Sr. Marback,

Perdoe-me a demora. Mas, como havia informado, estou de passagem em Londres para resolver algumas pendências. Não estou hospedada em casa de tua tia, o que não me permitiu receber tua carta anteriormente. Apenas tenho ido até lá para averiguar algumas coisas.
Acontece que nestas últimas semanas eu não pude comparecer à residência de nossa querida Lílian. Estive em Spitalfiels, visitando meu bom e velho pai. Ele não pode trabalhar desde que amputou a mão direita em um acidente que, diga-se de passagem, até hoje creio ser demasiado estranho. Viúvo, só tem a mim. E como não pude fazer muitas visitas desde que estive ao lado de Lílian, aproveitei a estadia para fazê-lo.

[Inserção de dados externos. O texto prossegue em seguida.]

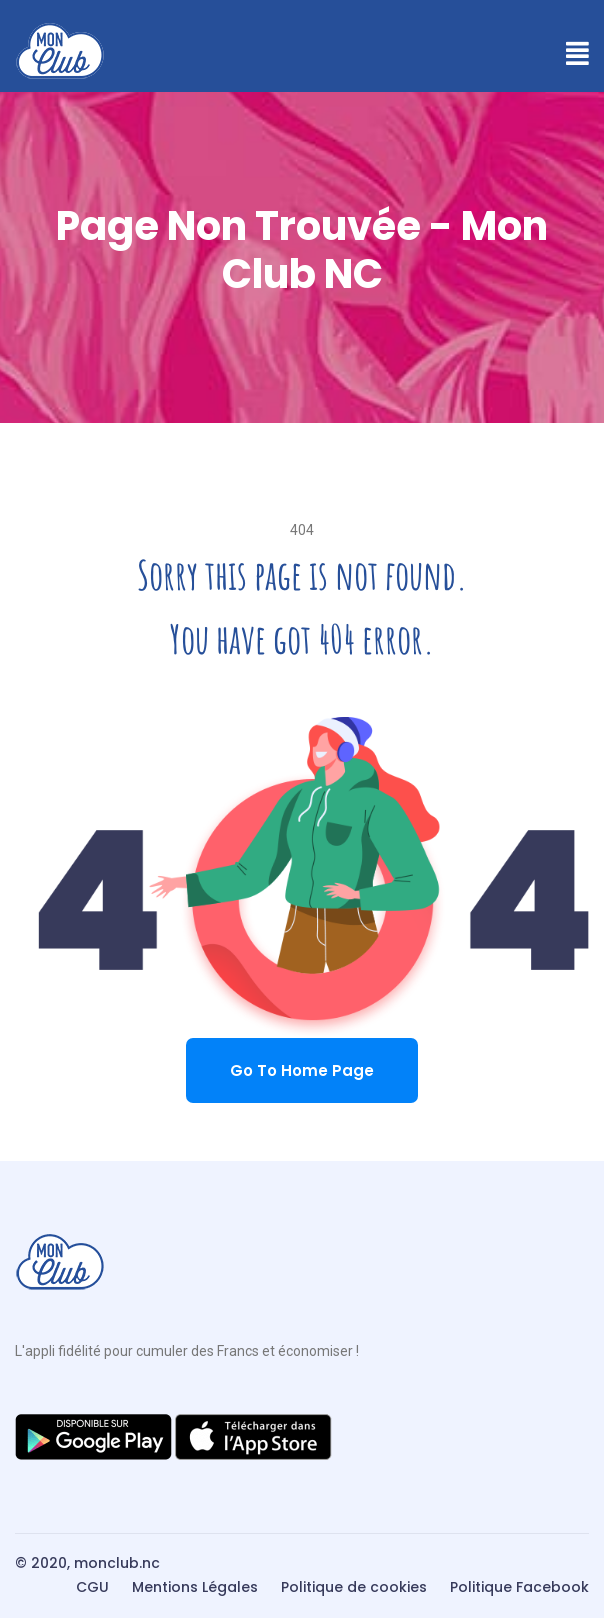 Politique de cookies (354, 1587)
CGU (92, 1587)
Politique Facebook (519, 1587)
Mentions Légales (195, 1587) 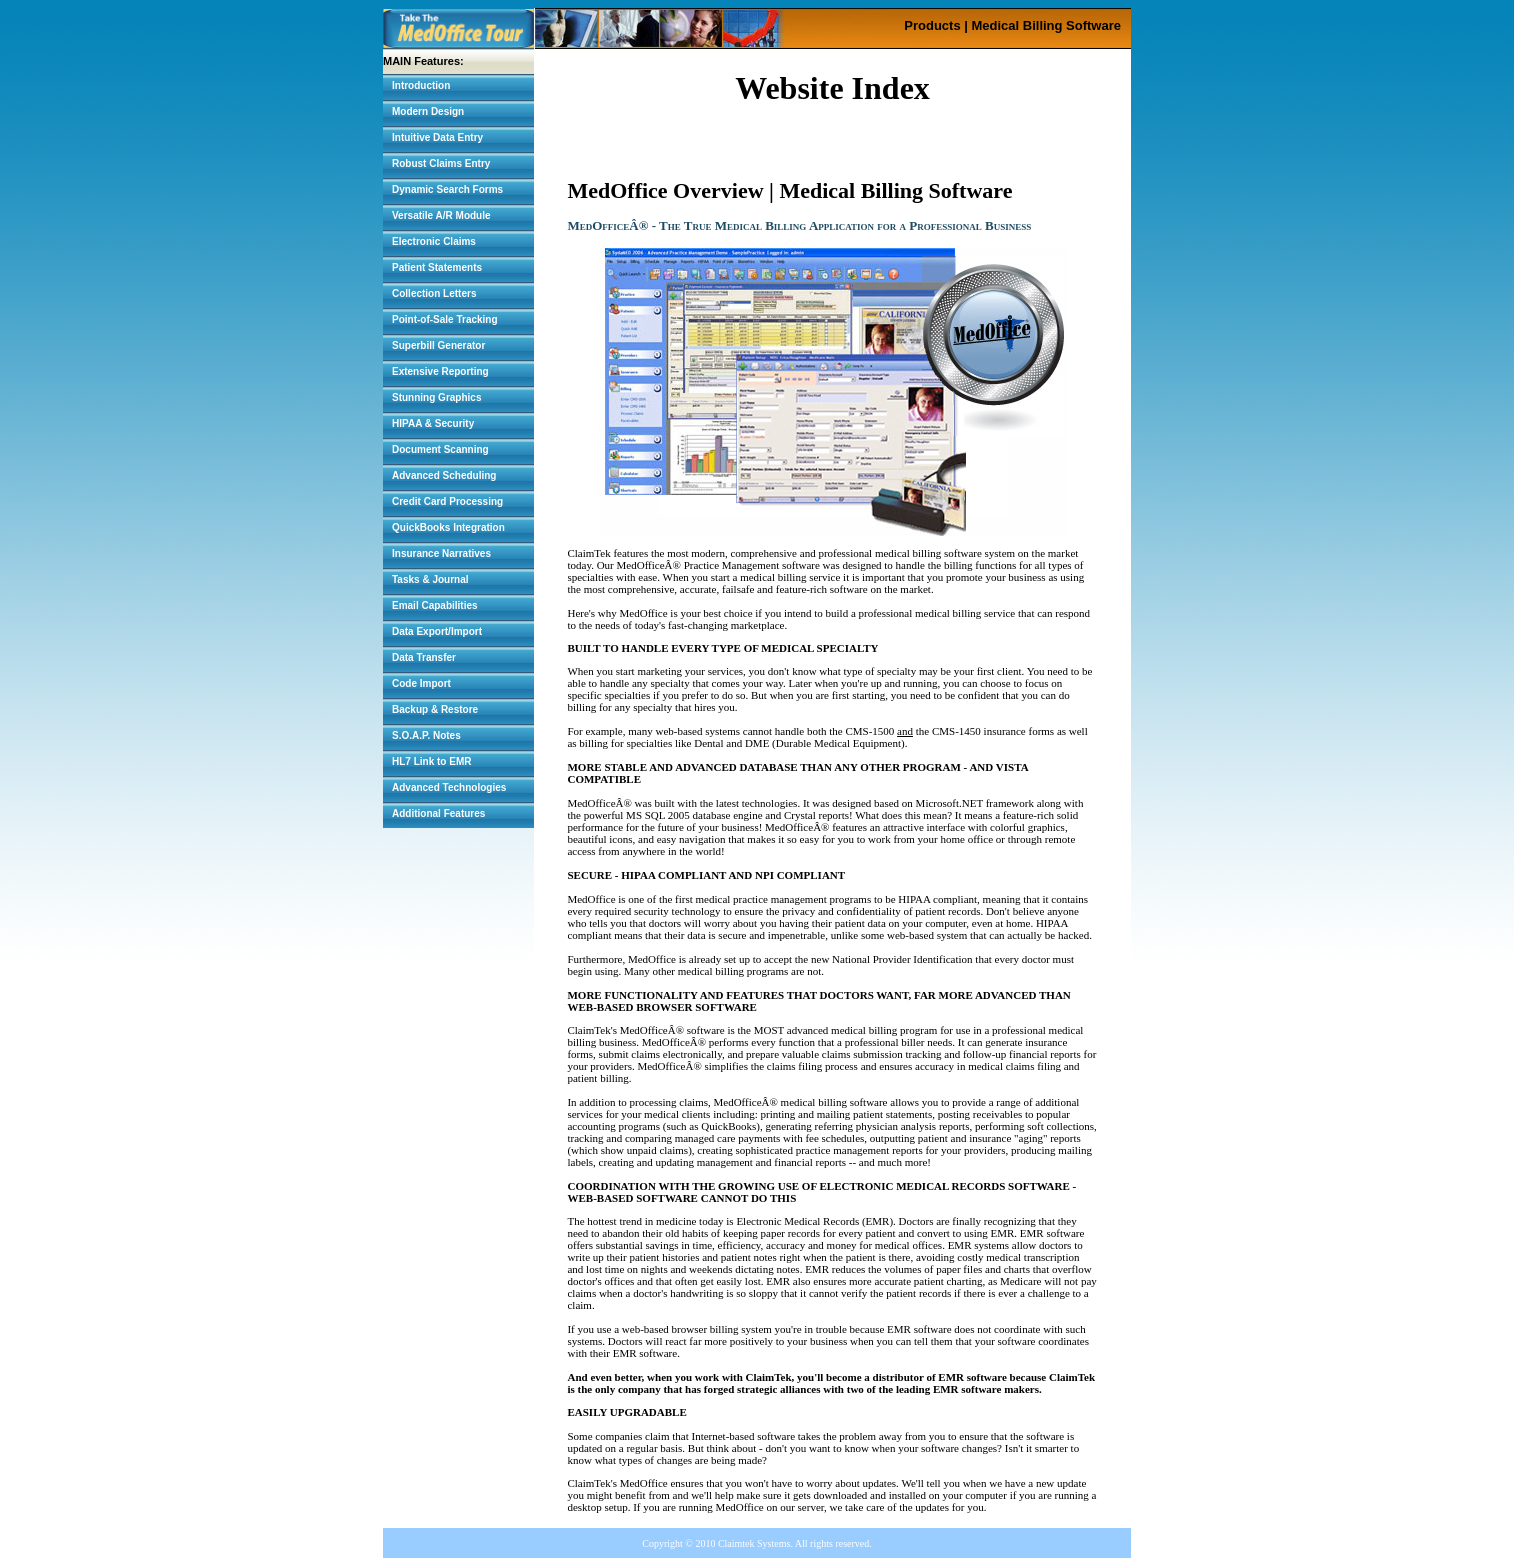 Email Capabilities (435, 605)
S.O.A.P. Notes (426, 735)
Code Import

Achei interessante chamar-me por senhorita, mesmo sem saberes se era ou não casada. Algum motivo em especial para tê-lo feito? E, antes que possas sequer pensar que senti-me ofendida, digo que só comentei por ter achado intrigante. Somente por isso.
Sinto-me lisonjeada pelos elogios, sinceramente. E também acredito que não foi somente coincidência o nosso encontro. Afinal, de uma maneira ou de outra, partilhamos uma mesma perda, uma mesma dor. E talvez minhas palavras possam conforta-te, tanto quanto as tuas a mim. Sábios são teus amigos filósofos. Creio que todos eles, não?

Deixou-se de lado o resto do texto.